El Ejecutivo italiano populista (Liga / M5S) lanzó ayer un desafío frontal a la UE al elevar sus objetivos de déficit para el trienio 2019-2021 al 2,4% del PIB. Los acuerdos alcanzados con Bruselas por el ministro de Finanzas, el independiente moderado Giovanni Tria, fijaban objetivos del 1,6% (2019), 0,8% (2020) y 0,2% (2021), que ahora han saltado por los aires para financiar las políticas sociales prometidas por la pata izquierdista del conglomerado, el Movimiento 5 Estrellas (M5S). El anterior Gobierno de centro-izquierda se había comprometido a un déficit del 0,8% durante cada uno de los años del trienio.

Los mercados acogieron con castigos el anuncio de presupuestos expansivos en un país con una deuda pública del 130% del PIB. Así, la Bolsa de Milán cerró con una pérdida del 3,7% por la caída de los bancos, cuya cotización fue suspendida durante horas. Arrastrado por Milán, el Ibex-35 perdió los 9.400 puntos en una jornada en la que se dejó un 1,45%, lo que le llevó a cerrar un 2,1% peor que el pasado viernes.

También el euro notó el impacto. A las 16.00 horas se cotizaba a 1,1580 dólares, cuando el jueves por la noche lo hacía a 1,1641. En cuanto a la deuda italiana, la prima de riesgo subió a 280 puntos básicos, 41 más que la víspera, mientras la de España se situaba en 107 (+8). El interés del bono italiano a 10 años se situó en el 3,221%, tras cerrar el jueves en el 2,916%.

La reacción de la Comisión Europea ha sido mucho más conciliadora de lo esperado.
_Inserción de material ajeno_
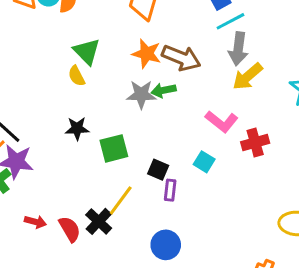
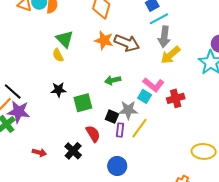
green arrow: (164, 90) -> (113, 80), moved
gray star: (141, 94) -> (128, 110), moved
cyan square: (204, 162) -> (145, 96), moved
yellow line: (121, 200) -> (140, 128), moved
red arrow: (35, 222) -> (39, 153), moved
red semicircle: (70, 229) -> (93, 134), moved

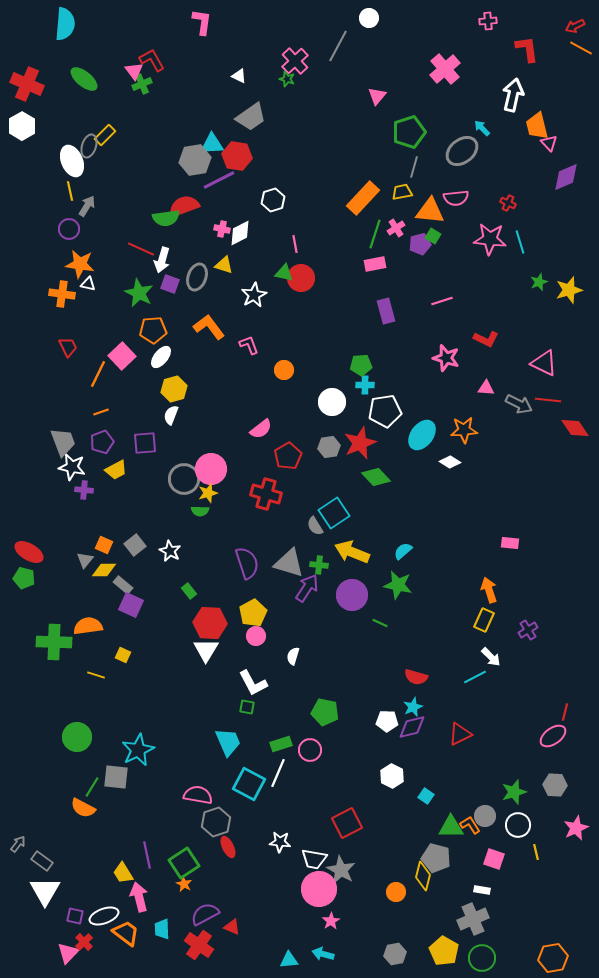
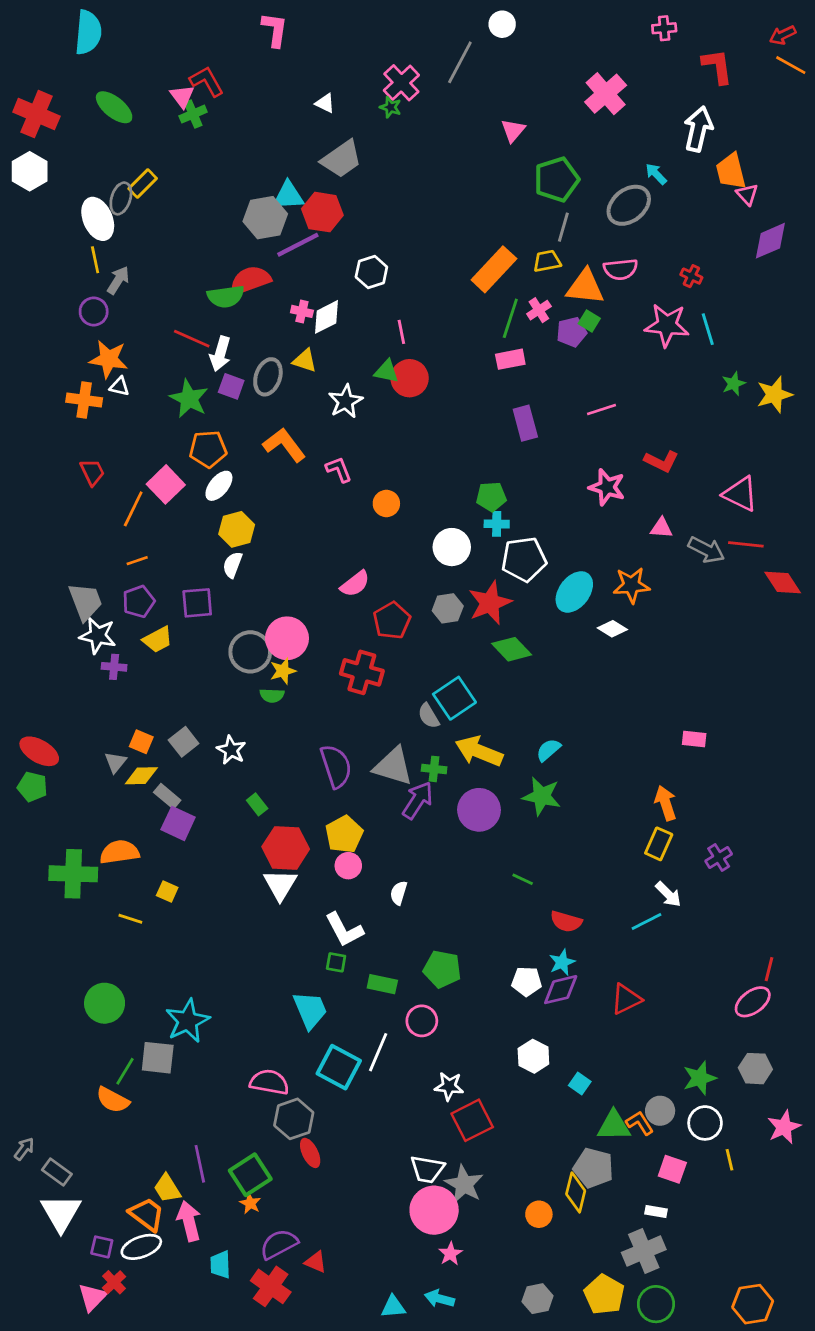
green line: (380, 623) -> (523, 879), moved
green rectangle: (281, 744) -> (382, 984), moved, turned 30
white star: (280, 842) -> (449, 1086), moved
orange trapezoid: (126, 933) -> (147, 1214), moved

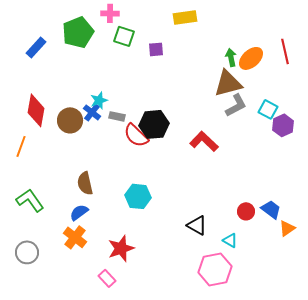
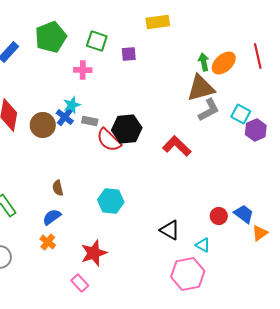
pink cross: (110, 13) -> (83, 70), moved
brown semicircle: (85, 183) -> (58, 188), size x0.7
orange cross: (75, 237) -> (48, 242), size x0.7

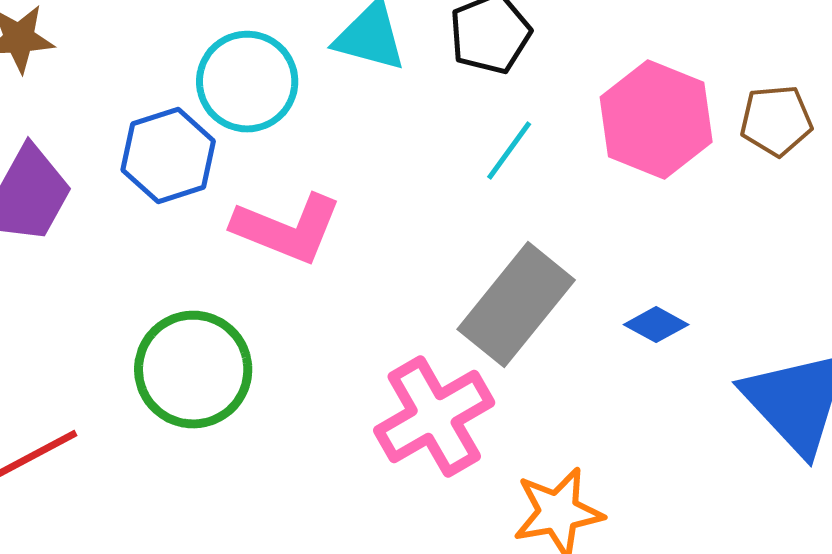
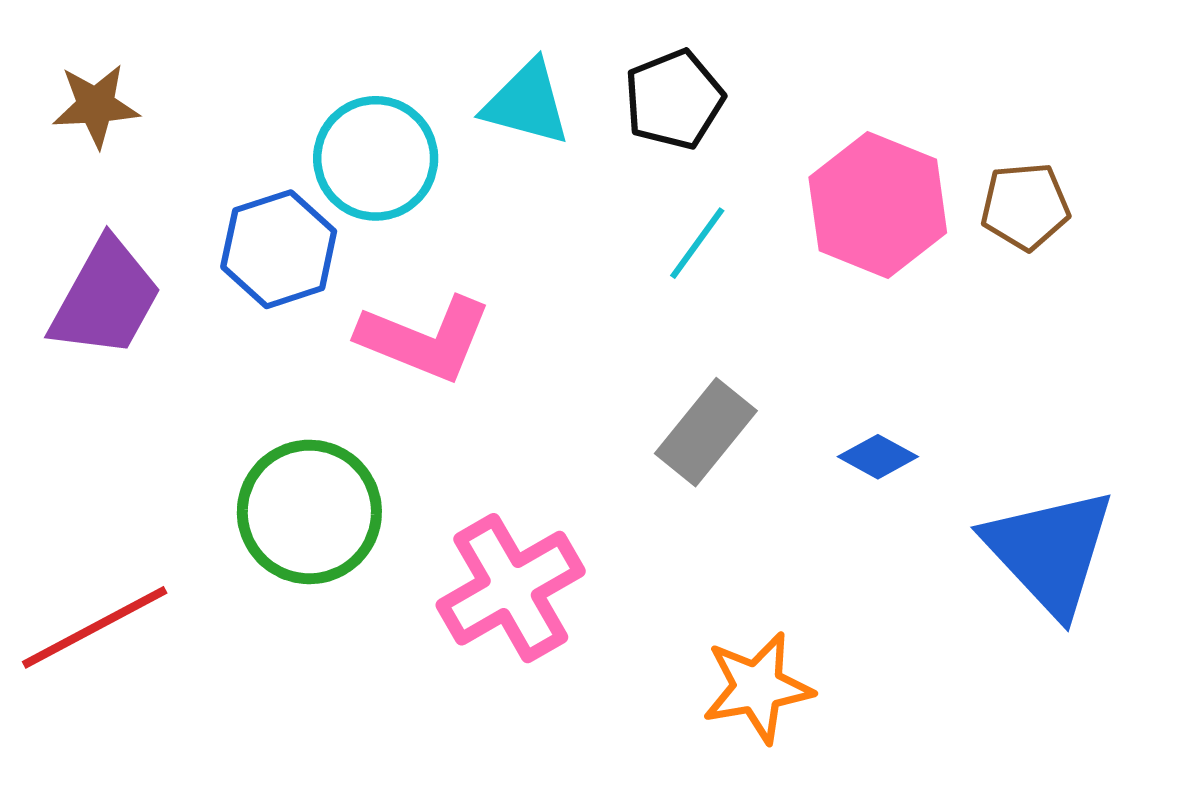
gray rectangle: (516, 305) -> (706, 432), size x0.7
pink cross: (434, 417) -> (511, 588), moved

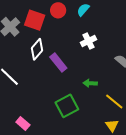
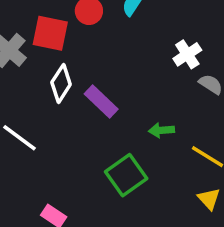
white cross: (88, 41) -> (187, 54), moved

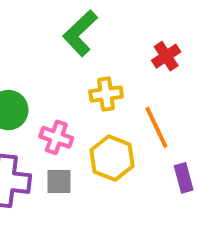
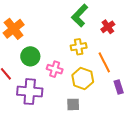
green L-shape: (80, 33) -> (80, 15), moved
gray square: (59, 181) -> (73, 104), moved

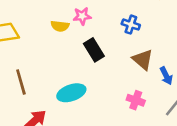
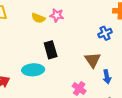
blue cross: (131, 25) -> (105, 33), moved, turned 32
black rectangle: (94, 50) -> (51, 50), moved

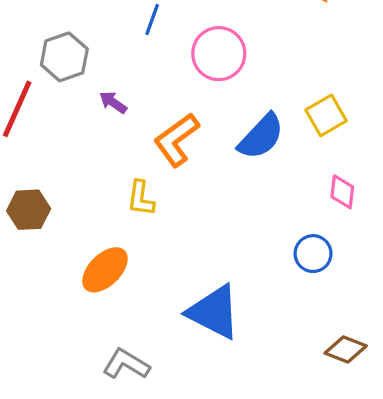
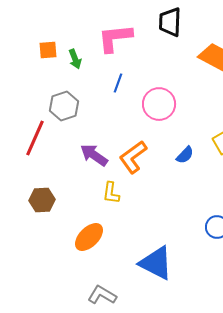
purple arrow: (113, 102) -> (94, 155), moved, size x1.6
blue semicircle: (261, 137) -> (185, 155), size x0.6

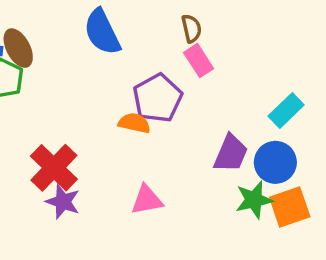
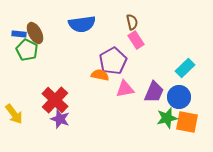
blue semicircle: (102, 32) -> (82, 24), turned -72
pink triangle: (147, 200) -> (125, 89), moved
orange square: (290, 207) -> (187, 122), turned 30

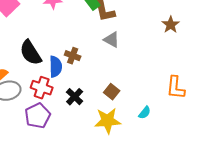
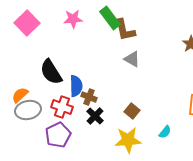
brown cross: (73, 56) -> (89, 97), moved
Con el Brexit en un callejón de difícil salida y las elecciones europeas a la vuelta de la esquina de la próxima primavera, el comisario de Asuntos Económicos, Pierre Moscovici, se limitó a anotar que el déficit anunciado por Italia se sale de las reglas europeas, admitió que las sanciones son "teóricamente posibles" y resolvió que la senda es "continuar el diálogo" con Roma.

Moscovici avanzó que no reaccionará "en caliente" y que va a esperar al 15 de octubre, que es el plazo para la presentación de las proyecciones de déficit. No obstante, advirtió que "si los italianos siguen endeudándose, los tipos de interés van a subir", lo que los obligará a consignar más dinero para el servicio de su deuda y reducirá sus fondos para los servicios públicos.

En la propia Italia, el viceprimer ministro Luigi Di Maio (M5S) celebró "el presupuesto del pueblo" y habló de "cuentas del cambio", mientras su socio de la Liga, el ultraderechista y también viceprimer ministro Salvini, arremetió contra la UE, a la que acusó de "amenazar con poner bajo tutela a los italianos". El más perjudicado ha sido el ministro de Economía al que el presidente Mattarella tuvo que instar a no dimitir.